16In concluding that the
evidence is sufficient to support an
inference of causation, it is not necessary for me to determine
whether the small shop doctrine is applicable as urged by the
Associate Solicitor. That doctrine enables the NLRB "to infer
employer knowledge of union or pre-union activities where the
number of employees in the workplace is small." D & D Distribution
Co. v. NLRB, 801 F.2d 636, 641 (3rd Cir. 1986). It presumes that
management at a small facility likely notices union conversations
and activities because of its close working relationship with the
plant labor force.
17Respondent's argument in its
brief before me is slightly
different.
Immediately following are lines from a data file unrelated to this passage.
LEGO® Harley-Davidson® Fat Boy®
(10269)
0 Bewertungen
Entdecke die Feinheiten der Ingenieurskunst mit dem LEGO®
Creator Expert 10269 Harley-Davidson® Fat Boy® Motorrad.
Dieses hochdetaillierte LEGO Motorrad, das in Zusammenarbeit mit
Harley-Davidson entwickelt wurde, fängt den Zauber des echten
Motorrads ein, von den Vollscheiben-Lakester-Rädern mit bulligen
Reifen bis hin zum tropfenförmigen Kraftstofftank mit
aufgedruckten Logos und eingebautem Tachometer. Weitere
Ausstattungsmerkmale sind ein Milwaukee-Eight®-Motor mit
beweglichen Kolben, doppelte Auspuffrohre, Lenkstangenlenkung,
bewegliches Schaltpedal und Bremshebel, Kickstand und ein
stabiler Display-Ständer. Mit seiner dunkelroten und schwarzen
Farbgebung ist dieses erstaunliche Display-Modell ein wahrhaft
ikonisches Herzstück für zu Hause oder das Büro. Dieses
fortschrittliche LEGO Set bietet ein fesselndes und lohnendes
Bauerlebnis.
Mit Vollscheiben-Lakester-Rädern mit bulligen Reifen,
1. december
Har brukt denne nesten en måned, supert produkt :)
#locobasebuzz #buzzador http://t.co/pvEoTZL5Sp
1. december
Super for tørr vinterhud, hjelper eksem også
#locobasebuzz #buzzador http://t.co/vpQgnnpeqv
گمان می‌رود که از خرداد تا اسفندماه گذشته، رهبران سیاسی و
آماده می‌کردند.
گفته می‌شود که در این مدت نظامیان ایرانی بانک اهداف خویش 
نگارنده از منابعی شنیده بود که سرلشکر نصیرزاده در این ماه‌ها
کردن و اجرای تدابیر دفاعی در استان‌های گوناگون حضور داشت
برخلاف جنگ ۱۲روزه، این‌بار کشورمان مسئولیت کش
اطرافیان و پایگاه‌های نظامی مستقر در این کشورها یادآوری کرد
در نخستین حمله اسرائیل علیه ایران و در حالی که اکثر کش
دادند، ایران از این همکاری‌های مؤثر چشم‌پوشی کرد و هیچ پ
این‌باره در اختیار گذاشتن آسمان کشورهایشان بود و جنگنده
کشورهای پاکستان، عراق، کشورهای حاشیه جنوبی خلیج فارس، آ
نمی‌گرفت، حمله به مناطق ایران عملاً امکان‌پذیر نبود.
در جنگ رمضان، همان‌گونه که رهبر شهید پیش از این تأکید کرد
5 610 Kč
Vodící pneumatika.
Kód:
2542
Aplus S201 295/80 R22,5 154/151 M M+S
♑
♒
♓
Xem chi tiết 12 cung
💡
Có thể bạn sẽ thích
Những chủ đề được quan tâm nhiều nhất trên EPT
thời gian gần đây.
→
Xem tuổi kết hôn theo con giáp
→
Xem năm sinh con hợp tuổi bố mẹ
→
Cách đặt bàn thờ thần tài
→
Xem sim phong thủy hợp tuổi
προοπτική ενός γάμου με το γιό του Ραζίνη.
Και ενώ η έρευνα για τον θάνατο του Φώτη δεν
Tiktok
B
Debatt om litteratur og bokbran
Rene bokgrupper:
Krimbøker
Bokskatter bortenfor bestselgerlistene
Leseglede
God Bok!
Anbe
That argument is that Giroux was unhappy with Ertel's
job performance, specifically with his slow pace and the two
accidents that he had experienced. Accordingly, Giroux continued
Ertel's probationary period past the initial 30 days of his
employment. Giroux continued to be unhappy due to the shutdown
on November 13 which he attributed to an inadequate pre-trip
inspection. Ertel's purported "sudden and unprovoked outburst
towards Ames," however, was "the final straw" which precipitated
Ertel's discharge. Resp. Br. 18. Although Respondent's brief
cites the alleged insubordination as the operative motivation for
the discharge, I also examine the "inadequate pre-trip inspection"
rationale and the "stoppage" rationale relating to both the
November 13 and 17 incidents as operative motivations since Gary
Giroux's testimony cites them as such. T. 170-171.